The Islamic financial products comply with Shariah or Islamic law and are based on the principles of risk and profit sharing. The norms prohibit interest on loans and do not allow funding of alcohol, pork, pornography or gambling activities.
The value of Islamic government bonds, sukuk, issued outside the Middle East and Southeast Asia by non-Muslim countries reached 2.25 billion USD for the period from January to November. By comparison, the volume in 2016 was 2 billion USD, and in 2015 was 1 billion USD.
The metamorphosis of Islamic finances from the niche of global banking to a growing source of funding for the rest of the world is supported by the large list of investors, selling sukuk bonds in recent years.
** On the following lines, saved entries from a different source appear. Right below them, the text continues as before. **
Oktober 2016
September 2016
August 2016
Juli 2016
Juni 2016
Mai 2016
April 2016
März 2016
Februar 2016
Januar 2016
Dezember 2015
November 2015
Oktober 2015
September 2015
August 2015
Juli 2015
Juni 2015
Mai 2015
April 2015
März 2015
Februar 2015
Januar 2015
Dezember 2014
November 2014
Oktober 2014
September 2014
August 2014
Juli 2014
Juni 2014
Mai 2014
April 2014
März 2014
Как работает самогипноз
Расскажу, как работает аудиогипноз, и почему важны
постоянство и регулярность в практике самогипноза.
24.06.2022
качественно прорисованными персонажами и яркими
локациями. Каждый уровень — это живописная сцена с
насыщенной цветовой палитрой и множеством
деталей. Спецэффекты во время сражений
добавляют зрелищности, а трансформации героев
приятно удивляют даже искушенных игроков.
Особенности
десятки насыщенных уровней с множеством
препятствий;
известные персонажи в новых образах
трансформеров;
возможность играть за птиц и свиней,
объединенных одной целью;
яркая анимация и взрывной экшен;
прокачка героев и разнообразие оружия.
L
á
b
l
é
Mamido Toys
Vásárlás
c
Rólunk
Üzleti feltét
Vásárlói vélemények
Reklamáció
The Singapore government was one of the first non-Muslim participants on this market, followed by the UK, Luxembourg and Hong Kong, which issued their first sukuk bonds in 2014. Some African countries such as South Africa, Nigeria and Ivory Coast made legal and tax changes to facilitate the delivery of sukuk bonds.
The companies are also not lagging behind, as Goldman Sachs and General Electric also sell Islamic bonds over the past few years. The Chinese issuers like Country Garden and Beijing Enterprises Water Group also issued Islamic bonds through their Malaysian subsidiaries in 2015 and 2017 respectively. The companies use this revenue to finance projects in Southeast Asian countries.
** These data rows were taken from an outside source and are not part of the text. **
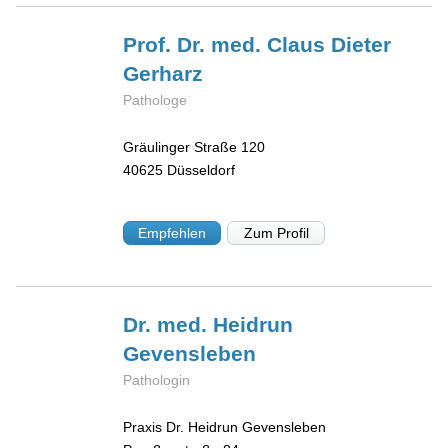
Prof. Dr. med. Claus Dieter
Gerharz
Pathologe
Gräulinger Straße 120
40625
Düsseldorf
Empfehlen
Zum Profil
Dr. med. Heidrun
Gevensleben
Pathologin
Praxis Dr. Heidrun Gevensleben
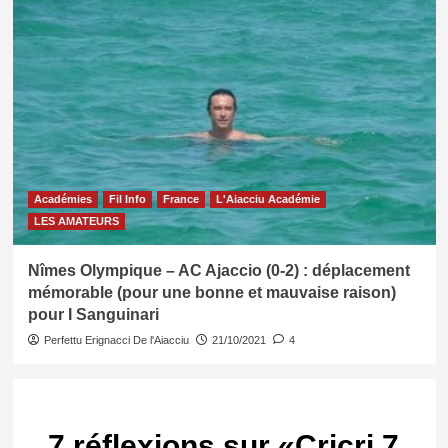
Académies
Fil Info
France
L'Aiacciu Académie
LES AMATEURS
Nîmes Olympique – AC Ajaccio (0-2) : déplacement
mémorable (pour une bonne et mauvaise raison)
pour I Sanguinari
Perfettu Erignacci De l'Aiacciu
21/10/2021
4
7 réflexions sur «
Cricri 7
According to experts and economists the global financial crisis is driving governments and companies to diversify their funding opportunities. The Islamic funding is perceived as a more stable alternative to the conventional banking system and therefore attracts investors who are still being persecuted by the global bond and equity markets crisis when the US housing bubble bursts.
In addition, the asset class also attracts investors’ attention by using a more ethical approach to managing their money.